Belajar dari Masa Lalu
Jejak digital tidak akan pernah bisa hilang. Hati-hati dalam beropini dan bermedia sosial. Atau ada yang dulu berpandangan atheis, kemudian menjadi theis. Lalu kemudian dianggap tidak konsisten dan mencla-mencle. Saya termasuk tidak setuju dengan anggapan itu. Manusia adalah makhluk dinamis. Otak adalah instrumen bagi manusia untuk menikmati dinamika dalam spektrum kehidupan yang luas. Artinya, ketika pemikiran dan sikap berubah, itu biasa saja.
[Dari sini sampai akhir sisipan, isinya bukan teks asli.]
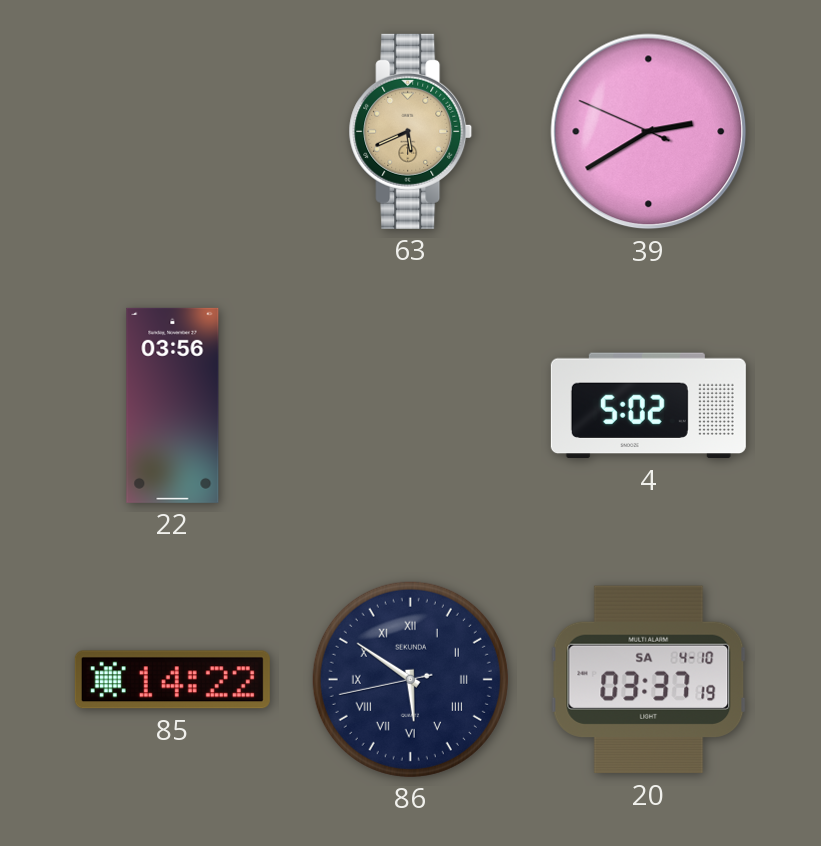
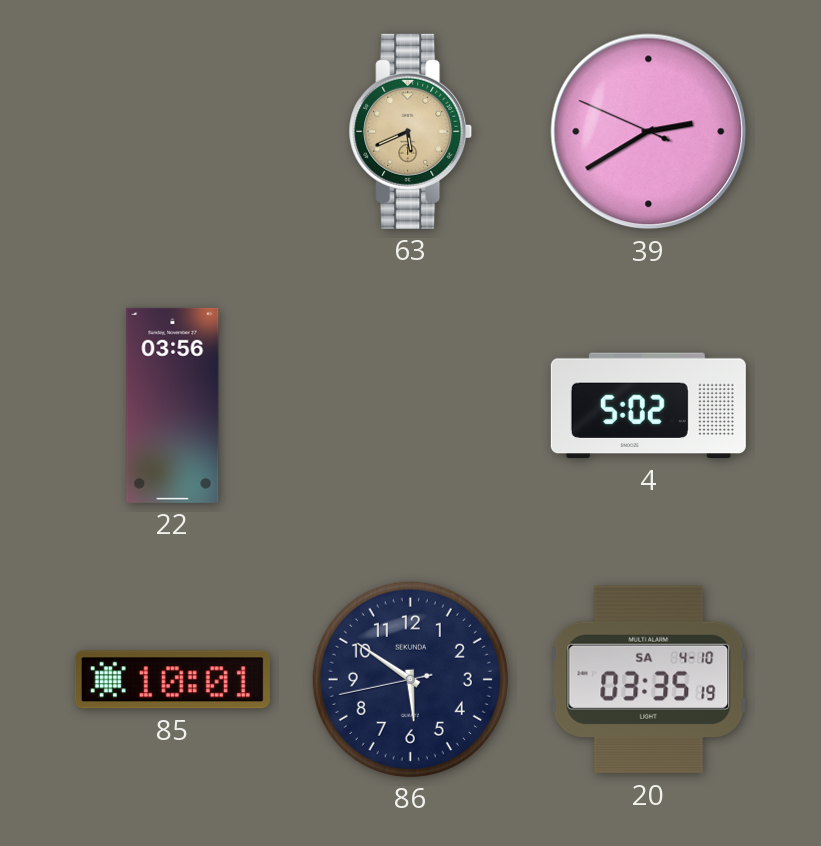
85: 14:22 -> 10:01
86 numerals: Roman -> Arabic
20: 03:37 -> 03:35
Bagi saya itu adalah proses dimana manusia memang seharusnya berubah-ubah cara pandang dan sikapnya, sebagai akibat otaknya belajar hal-hal baru dalam setiap tarikan nafasnya, menemukan premis-premis baru dari peristiwa yang ia alami dan renungi.
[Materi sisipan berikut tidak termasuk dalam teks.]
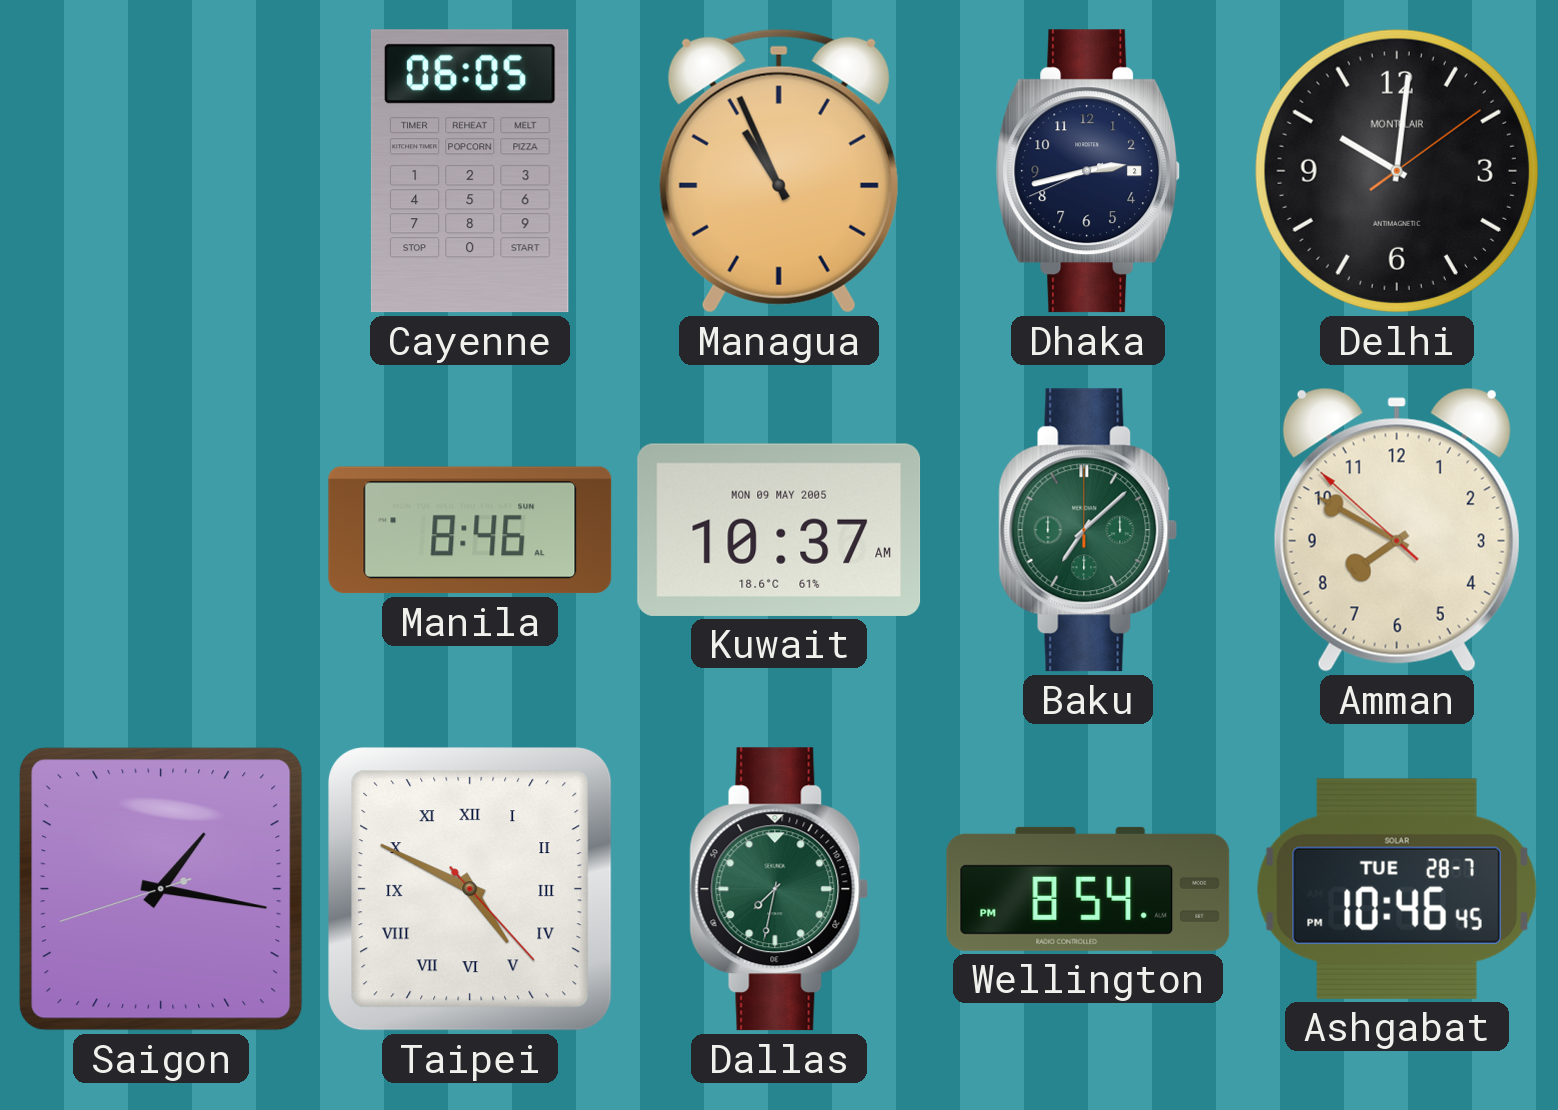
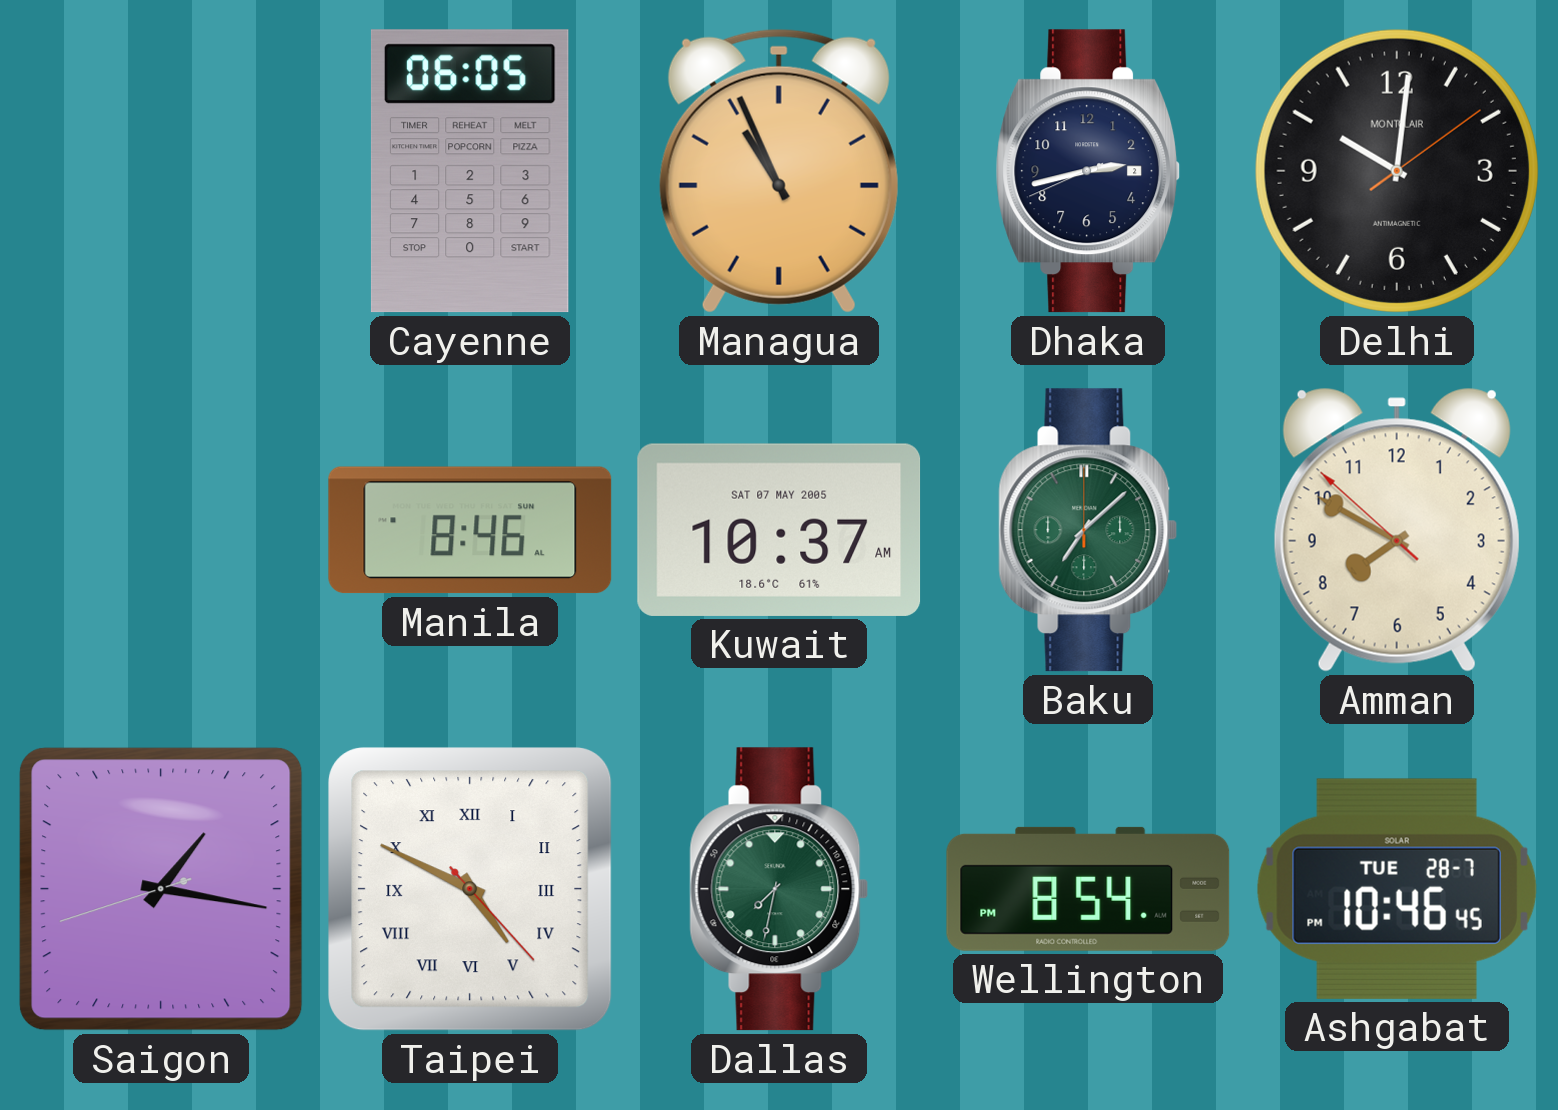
Kuwait date: MON 09 MAY 2005 -> SAT 07 MAY 2005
Kita yang sekarang, berbeda dengan kita 5 tahun yang lalu, bahkan berbeda dengan kita 5 menit yang lalu. Jadi, saat ada jejak digital yang menunjukkan inkonsistensi sikap kita, tak perlu cemas, santai saja. Justru kita dapat belajar daripadanya. Masa lalu, baik yang telah kita alami sendiri maupun orang lain bisa menjadi modal untuk kita belajar kebijaksanaan lebih jauh lagi. Peristiwa masa lalu menceritakan kebodohan, kenaifan, kecerdikan, kejeniusan seseorang dan lainnya. Begitulah kita bisa belajar dari apa yang disebut dengan Sejarah.
Sejarah adalah salah satu keilmuan yang saya sukai, namun suka disini bukan untuk menjadi ahli ataulah pakar. Hanya sekedar penikmat saja, karena jika saya membaca satu peristiwa sejarah saja yang mengandung titimangsa, beberapa menit kemudian saya sudah tak mengingatnya. Jadi tentu saya hanya penikmat cerita masa lalu. Seperti tentang kekaisaran romawi, mongol, dinasti di tiongkok, dinasti islam pasca khulafaurrasyidin hingga sejarah lokal macam kesultanan mataram, banten, demak, majapahit dan pajajaran. Saya masih ingat saat mahasiswa melahap habis roman sejarah Gajah Maja karya Langit Kresna Hariadi, mengkhatamkan Atlas Walisongo, menikmati buku Di Bawah Bendera Revolusi-nya Sang Proklamator hingga Bung Karno Sang Penyambung Lidah Rakyat dari Cindy Adams. Agaknya sudah banyak bacaan yang terlupakan.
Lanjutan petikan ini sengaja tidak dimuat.